He Fasted For Our Sake

THE FIRST SUNDAY IN LENT

"THEN was Jesus led up of the Spirit into the wilderness to be tempted of the devil. And when he had fasted forty days and forty nights, he was afterward an-hungered."

Ash Wednesday not only marks the Christian with an outward sign of repentance and a call to conversion but also marks the beginning of the Lenten fast. Wilderness and desert imagery serves as a helpful metaphor or picture for these forty days. We use language such as "journeying into the wilderness," evoking the memory of Israel's forty-year journey through the desert. And this is a beneficial association, one which St. Paul wants the church to be attentive too.

He begins the tenth chapter of his first epistle to the Corinthians, writing "For I do not want you to be unaware, brothers, that our fathers were all under the cloud, and all passed through the sea, and all were baptized into Moses in the cloud and in the sea, and all ate the same spiritual food, and all drank the same spiritual drink. For they drank from the spiritual Rock that followed them, and the Rock was Christ. Nevertheless, with most of them, God was not pleased, for they were overthrown in the wilderness... Now, these things happened to them as an example, but they were written down for our instruction, on whom the end of the ages has come."

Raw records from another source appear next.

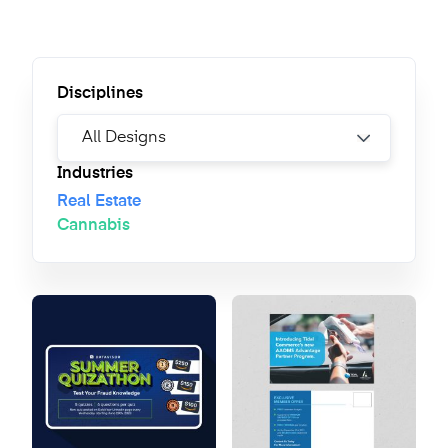
Disciplines
Industries
Real Estate
Cannabis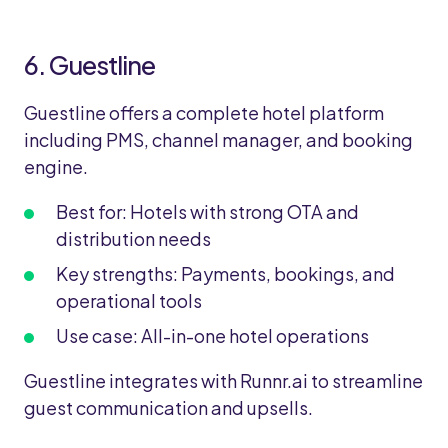
6. Guestline
Guestline offers a complete hotel platform
including PMS, channel manager, and booking
engine.
Best for: Hotels with strong OTA and
distribution needs
Key strengths: Payments, bookings, and
operational tools
Use case: All-in-one hotel operations
Guestline integrates with Runnr.ai to streamline
guest communication and upsells.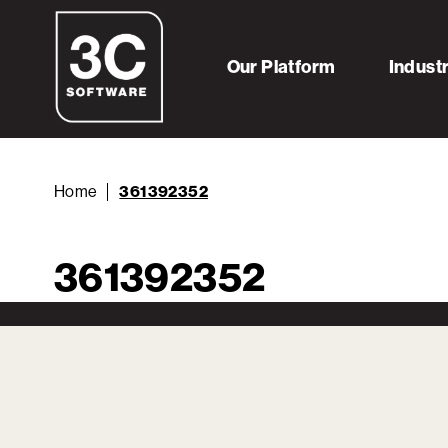
Our Platform
Indust
Home
361392352
361392352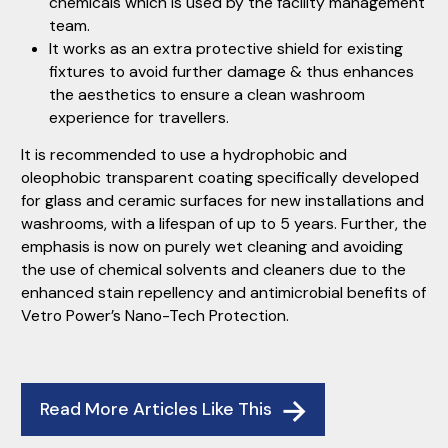
chemicals which is used by the facility management
team.
It works as an extra protective shield for existing
fixtures to avoid further damage & thus enhances
the aesthetics to ensure a clean washroom
experience for travellers.
It is recommended to use a hydrophobic and
oleophobic transparent coating specifically developed
for glass and ceramic surfaces for new installations and
washrooms, with a lifespan of up to 5 years. Further, the
emphasis is now on purely wet cleaning and avoiding
the use of chemical solvents and cleaners due to the
enhanced stain repellency and antimicrobial benefits of
Vetro Power’s Nano-Tech Protection.
Read More Articles Like This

His intention: to keep us from faltering in the wilderness as Israel did by succumbing to temptation. You see, they failed to believe in the God of their redemption and strove by their own strength to survive in the desert by "bread alone" (bread, by the way, which God rained from heaven). In the wilderness, they disregarded the Lord's promises and commands and fell into idolatry. They did not rely nor feed upon the Words of God.

Though the negative example of Israel is given for instruction, the church, since the beginning, has not associated the Lenten fast with Israel. Instead, it has always placed the season of Lent within the fasting of our Lord Jesus Christ, the True Israel, who for forty-days, did not live by "bread alone, but by the very word of God." Jesus, who was tempted in the flesh, as human as you or me, battled temptation and was found the victor.

The Lenten Fast is, in a very real way, our participation in the fasting of Christ. You see, we are joining Christ in his wilderness journey. Scripture calls us to be imitators of Christ, to imitate him in every aspect of our being, in love, in patience, in grace, and in mercy. And, we are to imitate him in his fasting, for there is great benefit in walking the Lenten road of bareness with our Lord. The Fathers of the Church, from the earliest times, saw this great benefit, and they lovingly shepherded God's people into observing the great Lenten Fast, year after year after year.

The Antiquity of observing a holy Lenten fast is plainly seen in the writings of Chrysostom, of St. Cyril of Jerusalem, and in St. Augustine Bishop of Hippo who writes in 400's, "That forty days should be observed before Easter, the custom of the Church hath confirmed." And from the Apostolic Tradition, written in the early 200's, we read, "One Fast in the year of forty days we keep at a time convenient, according to the Tradition of the Apostles."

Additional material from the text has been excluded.